Annie Leonard and Tom Newmark on how they came to see soil as a solution to one of our biggest environmental problems—and as a tool to build more resilient communities.
Wendell Berry called it “the great connector of our lives, the source and destination of all.” Ninety-five percent of our food is grown in it, it stores and filters our water and provides a home for the majority of life on the planet, and yet most of us rarely pay much attention to it. We dump poisonous chemicals on it, inject it with synthetic nutrients, slash it with plows, strip it of its natural diversity, and bury our trash in it.
But soil has a story to tell us, and we are all a part of it.
For as long as humans have engaged in agriculture, and even before, we’ve relied on healthy soil and the organisms it supports. And for most of that time, we’ve cultivated good soil.
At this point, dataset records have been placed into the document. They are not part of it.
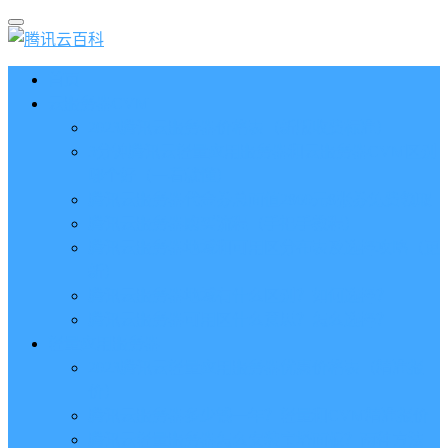
首页
云服务器CVM
2023腾讯云服务器价格表（新版收费标准）
3分钟腾讯云轻量应用服务器和云服务器CVM区别
哪个好（一看就懂）
腾讯云服务器代金券总面值2860元8张券免费领取
腾讯云服务器购买流程（手把手教程）
腾讯云服务器地域和可用区分布表及选择攻略（更
新）
腾讯云服务器地域有什么区别？如何选择？
腾讯云服务器可用区什么意思？怎么选择？
轻量应用服务器
2023腾讯云轻量应用服务器优惠价格表（精准报
价）
腾讯云服务器多少钱一年？轻量和CVM精准报价
腾讯云轻量服务器怎么安装宝塔面板？两种方法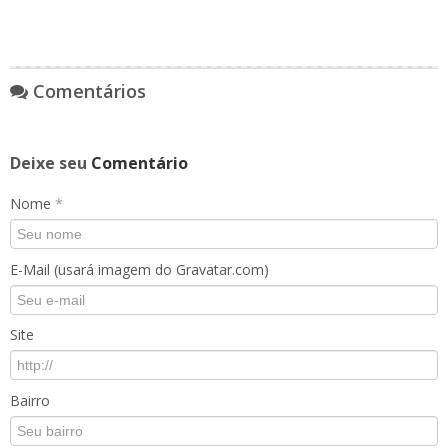
Comentários
Deixe seu
Comentário
Nome
*
E-Mail (usará imagem do Gravatar.com)
Site
Bairro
Early societies developed food production systems that actually enhanced soil fertility and food abundance, such as with “terra preta,” or Amazonian dark earth, and the food forests of the Mayans. We planted, harvested, and consumed but also took care to nourish and regenerate.
What changed? At some point, humans started relating to the planet differently, and our emotional and spiritual connection to the earth was severed. Whether the shift happened during the Neolithic Revolution, when humans settled and established agriculture, or the Age of Enlightenment, when nature became viewed as an object to be observed and controlled, the result was a disconnect from nature. We became, in the words of Daniel Quinn in his book Ishmael, “Takers” and not “Leavers.”